The British economy enters new era

The British economy enters new era

The British economy enters a new era with the passing of Queen Elizabeth II. But, this one will be rife with waning national morale and economic insecurity.

At 96, the queen was the longest-reigning monarch in British history. She passed away “peacefully” on Thursday at Scotland’s Balmoral Castle, hours after medical professionals had raised alarm about her failing health.

The queen had come to represent a rare stability in a world of continual change over her 70-year reign. Her reign saw the aftermath of World War II, the dissolution of Britain’s huge empire, the Brexit vote in 2016, and a pandemic. Her eldest son was named King Charles III hours after she passed away.

No government statements will be made until after her funeral, which will be observed with a public holiday in about 10 days. Her passing will be commemorated by a time of mournful ceremonial.

The suspension of regular politics comes just days after the UK installed Liz Truss as its new prime minister. The Queen appointed Truss on Tuesday as part of her last official public duty.

Truss takes office at 10 Downing Street as Britain experiences a period of unprecedented change. She inherits a nation with the worst economic outlook in years, a worsening energy crisis, and rising inequality.

Hours before the queen passed away, Truss got to work revealing her strategies for addressing the U.K.’s cost-of-living crisis. She unveiled a significant stimulus plan meant to assist Britons with their rising energy costs as a result of Russia’s war in Ukraine.

The Treasury estimates that the over £100 billion package will reduce peak inflation by 4-5 percentage points. However, experts have cautioned that by encouraging spending on goods and wages, the measure could make the Bank of England’s already difficult mission of containing record-high prices even more difficult.

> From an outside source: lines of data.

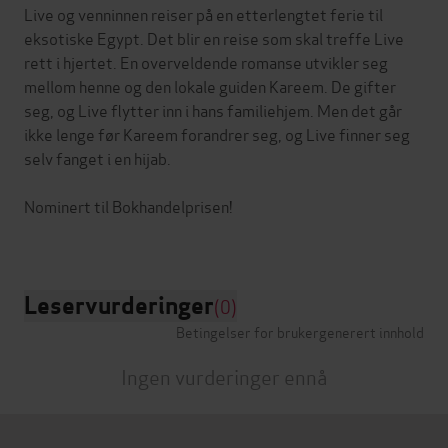
Live og venninnen reiser på en etterlengtet ferie til
eksotiske Egypt. Det blir en reise som skal treffe Live
rett i hjertet. En overveldende romanse utvikler seg
mellom henne og den lokale guiden Kareem. De gifter
seg, og Live flytter inn i hans familiehjem. Men det går
ikke lenge før Kareem forandrer seg, og Live finner seg
selv fanget i en hijab.
Nominert til Bokhandelprisen!
Leservurderinger
(0)
Betingelser for brukergenerert innhold
Ingen vurderinger ennå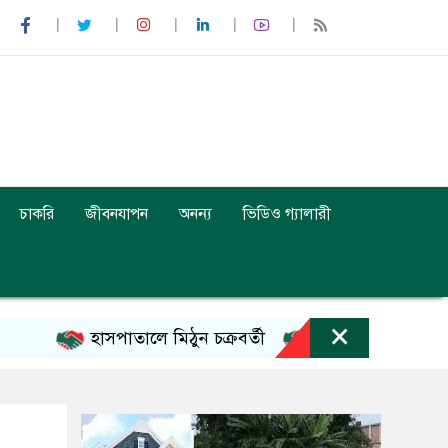
চাকরি
জীবনযাপন
অনন্য
ভিডিও গ্যালারী
×
হাসপাতালে মিঠুন চক্রবর্তী
ইনফান্তিনোর ক্ষমাপ্রার্থ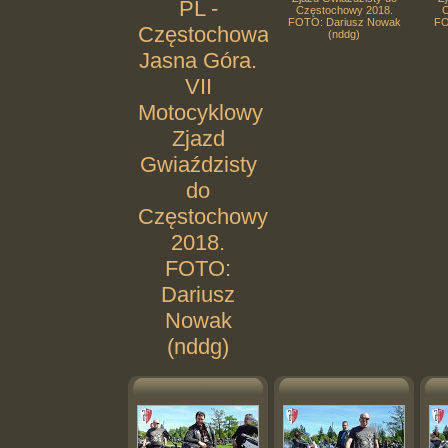
PL -
Częstochowy 2018.
C
FOTO: Dariusz Nowak
FO
Częstochowa.
(nddg)
Jasna Góra.
VII
Motocyklowy
Zjazd
Gwiaździsty
do
Częstochowy
2018.
FOTO:
Dariusz
Nowak
(nddg)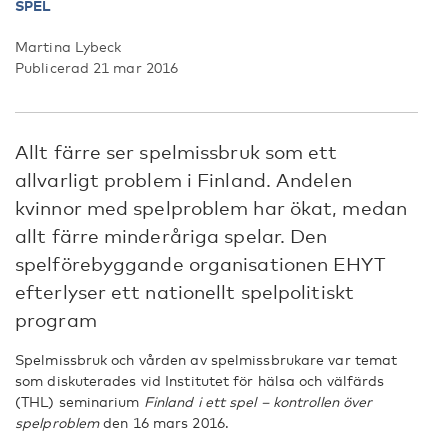
SPEL
Martina Lybeck
Publicerad 21 mar 2016
Allt färre ser spelmissbruk som ett
allvarligt problem i Finland. Andelen
kvinnor med spelproblem har ökat, medan
allt färre minderåriga spelar. Den
spelförebyggande organisationen EHYT
efterlyser ett nationellt spelpolitiskt
program
Spelmissbruk och vården av spelmissbrukare var temat
som diskuterades vid Institutet för hälsa och välfärds
(THL) seminarium
Finland i ett spel – kontrollen över
spelproblem
den 16 mars 2016.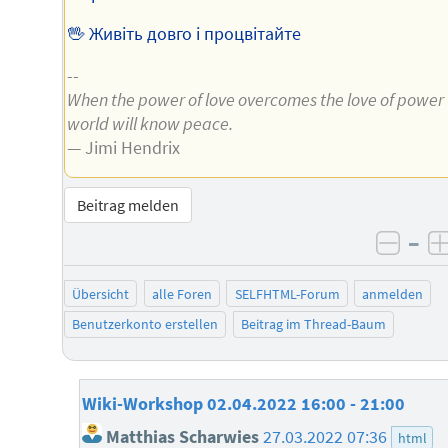
🖖 Живіть довго і процвітайте
--
When the power of love overcomes the love of power
world will know peace.
— Jimi Hendrix
Beitrag melden
–
negat
Übersicht
alle Foren
SELFHTML-Forum
anmelden
Benutzerkonto erstellen
Beitrag im Thread-Baum
Wiki-Workshop 02.04.2022 16:00 - 21:00
Matthias Scharwies
27.03.2022 07:36
html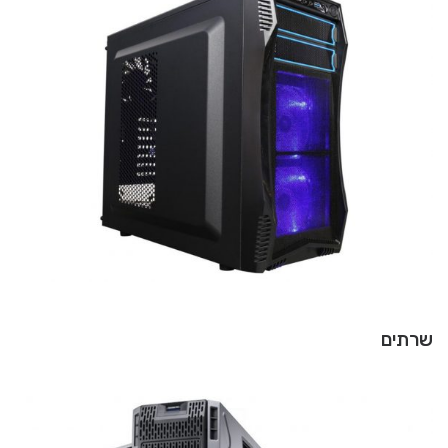
שרתים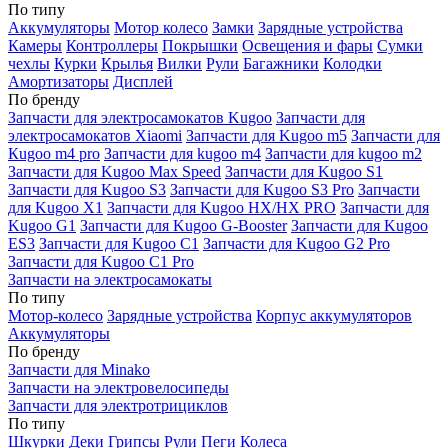
По типу
Аккумуляторы
Мотор колесо
Замки
Зарядные устройства
Камеры
Контроллеры
Покрышки
Освещения и фары
Сумки
чехлы
Курки
Крылья
Вилки
Рули
Багажники
Колодки
Амортизаторы
Дисплей
По бренду
Запчасти для электросамокатов Kugoo
Запчасти для
электросамокатов Xiaomi
Запчасти для Kugoo m5
Запчасти для
Кugoo m4 pro
Запчасти для kugoo m4
Запчасти для kugoo m2
Запчасти для Kugoo Max Speed
Запчасти для Kugoo S1
Запчасти для Kugoo S3
Запчасти для Kugoo S3 Pro
Запчасти
для Kugoo X1
Запчасти для Kugoo HX/HX PRO
Запчасти для
Kugoo G1
Запчасти для Kugoo G-Booster
Запчасти для Kugoo
ES3
Запчасти для Kugoo C1
Запчасти для Kugoo G2 Pro
Запчасти для Kugoo C1 Pro
Запчасти на электросамокаты
По типу
Мотор-колесо
Зарядные устройства
Корпус аккумуляторов
Аккумуляторы
По бренду
Запчасти для Minako
Запчасти на электровелосипеды
Запчасти для электротрициклов
По типу
Шкурки
Деки
Грипсы
Рули
Пеги
Колеса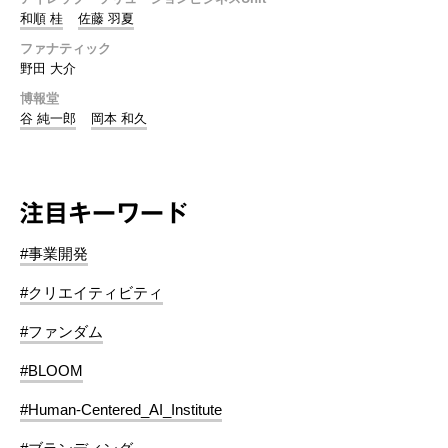
和順 桂
佐藤 羽夏
ファナティック
野田 大介
博報堂
谷 純一郎
岡本 和久
注目キーワード
#事業開発
#クリエイティビティ
#ファンダム
#BLOOM
#Human-Centered_AI_Institute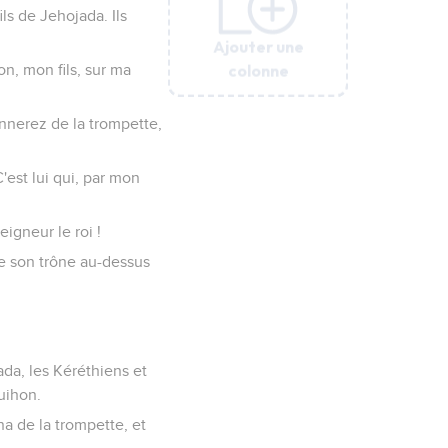
ils de Jehojada. Ils
Ajouter une
Ajouter une
Ajouter une
Ajouter une
Ajouter une
colonne
colonne
colonne
colonne
colonne
on, mon fils, sur ma
onnerez de la trompette,
'est lui qui, par mon
eigneur le roi !
ve son trône au-dessus
ada, les Kéréthiens et
Guihon.
na de la trompette, et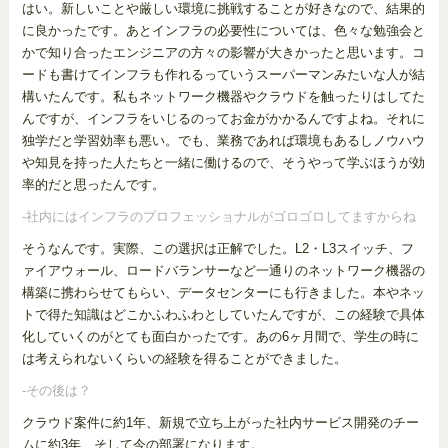
はい。新しいことや厳しい環境に挑戦することが好きなので、結果的
に良かったです。あとインフラの必要性については、色々な勉強会と
かで知り合ったエンジニアの方々の影響が大きかったと思います。コ
ードも書けてインフラも作れるっていうスーパーマンみたいな人が結
構いたんです。私もネットワーク機器やクラウドを触ったりはしてた
んですが、インフラをいじるのってお金がかかるんですよね。それに
独学だと学習効率も悪い。でも、業務であれば環境もあるしノウハウ
や知見を持った人たちと一緒に働けるので、そうやって学ぶほうが効
率的だと思ったんです。
-社内にはインフラのプロフェッショナルがゴロゴロしてますからね
そうなんです。実際、この選択は正解でした。L2・L3スイッチ、フ
ァイアウォール、ロードバランサーなど一通りのネットワーク機器の
構築に携わらせてもらい、データセンターにも行きました。本やネッ
トで得た知識はどこかふわふわとしていたんですが、この経験で具体
化していくのがとても面白かったです。あの6ヶ月間で、学生の時に
は考えられないくらいの経験を得ることができました。
-その後は？
クラウド案件に約1年、新規で立ち上がった社内サービス開発のチー
ムに約3年、そして今の部署になります。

In an effort to lower inflation, which is currently the highest among the G-7 countries at 10.1%, the UK’s central bank raised the benchmark rate by the most in 27 years last month, to 1.75%. When the BoE meets the following week, investors had largely anticipated another rate increase of 50 basis points. However, some now believe that the BoE will be obliged to raise rates higher and faster.

The bleak picture coincides with mounting recessionary dangers for the nation. Following prior predictions from the Bank of England, Goldman Sachs issued a warning this week that the UK could experience a recession in the fourth quarter of this year.

The British pound has been falling over the previous few months and dropped to a 37-year low on Wednesday of $1.1469.

This puts additional strain on King Charles and Truss, the two new leaders of Britain, who will be tasked with mobilizing the populace during a moment of crisis. Later on Friday, the two are scheduled to meet in London.